→ Task objective: Every line of the entries below that includes "характеристик" belongs in the answer, copied as written.

Data shown section start

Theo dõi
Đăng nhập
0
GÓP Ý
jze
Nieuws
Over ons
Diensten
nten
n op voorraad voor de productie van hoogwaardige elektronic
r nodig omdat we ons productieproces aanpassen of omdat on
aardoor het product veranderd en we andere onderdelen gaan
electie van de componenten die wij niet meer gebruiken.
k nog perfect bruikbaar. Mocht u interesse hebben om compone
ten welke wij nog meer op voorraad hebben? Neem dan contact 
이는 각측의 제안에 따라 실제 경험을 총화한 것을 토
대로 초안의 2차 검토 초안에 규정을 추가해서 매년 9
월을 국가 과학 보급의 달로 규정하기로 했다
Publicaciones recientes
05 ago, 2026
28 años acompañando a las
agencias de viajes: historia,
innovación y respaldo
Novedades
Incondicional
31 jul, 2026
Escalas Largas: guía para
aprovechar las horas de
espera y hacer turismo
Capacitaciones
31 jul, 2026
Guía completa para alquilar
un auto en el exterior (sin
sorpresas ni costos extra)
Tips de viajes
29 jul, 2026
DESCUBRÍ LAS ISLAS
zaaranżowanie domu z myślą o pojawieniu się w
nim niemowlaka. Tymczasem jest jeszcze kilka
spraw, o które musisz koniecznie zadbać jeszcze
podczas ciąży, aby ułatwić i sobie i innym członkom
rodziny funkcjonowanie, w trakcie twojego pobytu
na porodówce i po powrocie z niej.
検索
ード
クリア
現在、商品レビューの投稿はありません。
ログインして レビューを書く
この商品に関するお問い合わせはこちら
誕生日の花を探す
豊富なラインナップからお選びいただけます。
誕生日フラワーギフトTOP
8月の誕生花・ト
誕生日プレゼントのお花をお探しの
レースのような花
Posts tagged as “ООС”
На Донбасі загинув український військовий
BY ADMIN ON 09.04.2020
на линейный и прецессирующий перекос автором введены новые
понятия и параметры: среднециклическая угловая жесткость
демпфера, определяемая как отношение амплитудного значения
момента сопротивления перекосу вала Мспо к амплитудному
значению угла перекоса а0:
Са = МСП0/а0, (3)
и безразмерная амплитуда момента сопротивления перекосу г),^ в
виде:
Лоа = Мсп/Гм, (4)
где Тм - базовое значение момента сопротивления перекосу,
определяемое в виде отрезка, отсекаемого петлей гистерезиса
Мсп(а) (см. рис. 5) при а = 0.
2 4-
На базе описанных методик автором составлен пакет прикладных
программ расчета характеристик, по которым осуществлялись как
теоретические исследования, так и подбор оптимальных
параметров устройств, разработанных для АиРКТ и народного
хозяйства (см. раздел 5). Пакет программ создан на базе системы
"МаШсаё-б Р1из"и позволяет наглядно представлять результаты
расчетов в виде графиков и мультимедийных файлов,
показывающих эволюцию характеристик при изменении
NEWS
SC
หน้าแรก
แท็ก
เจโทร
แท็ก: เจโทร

Data shown section end

→ Solution to the exercise:
программ расчета характеристик, по которым осуществлялись как
показывающих эволюцию характеристик при изменении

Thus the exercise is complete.